All lines below containing "ready" are to be listed.

___ MATERIAL SHOWN ___

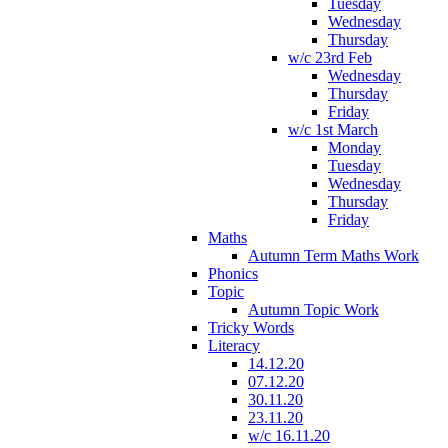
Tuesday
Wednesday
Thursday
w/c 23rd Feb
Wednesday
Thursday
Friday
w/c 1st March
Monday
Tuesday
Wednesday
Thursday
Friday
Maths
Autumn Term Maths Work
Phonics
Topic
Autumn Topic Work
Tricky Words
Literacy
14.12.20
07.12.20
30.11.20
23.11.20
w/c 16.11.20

___
___ MATERIAL SHOWN ___

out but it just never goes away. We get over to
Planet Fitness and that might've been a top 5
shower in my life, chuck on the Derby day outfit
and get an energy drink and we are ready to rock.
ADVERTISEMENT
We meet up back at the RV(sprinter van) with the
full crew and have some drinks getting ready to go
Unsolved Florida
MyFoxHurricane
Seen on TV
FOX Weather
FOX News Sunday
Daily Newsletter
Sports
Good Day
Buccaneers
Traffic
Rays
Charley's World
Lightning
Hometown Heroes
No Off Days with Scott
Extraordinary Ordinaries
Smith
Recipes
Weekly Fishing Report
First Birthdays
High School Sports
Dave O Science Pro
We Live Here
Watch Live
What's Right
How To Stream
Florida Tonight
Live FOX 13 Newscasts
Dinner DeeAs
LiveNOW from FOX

___

* [ANSWER BELOW]
and get an energy drink and we are ready to rock.
full crew and have some drinks getting ready to go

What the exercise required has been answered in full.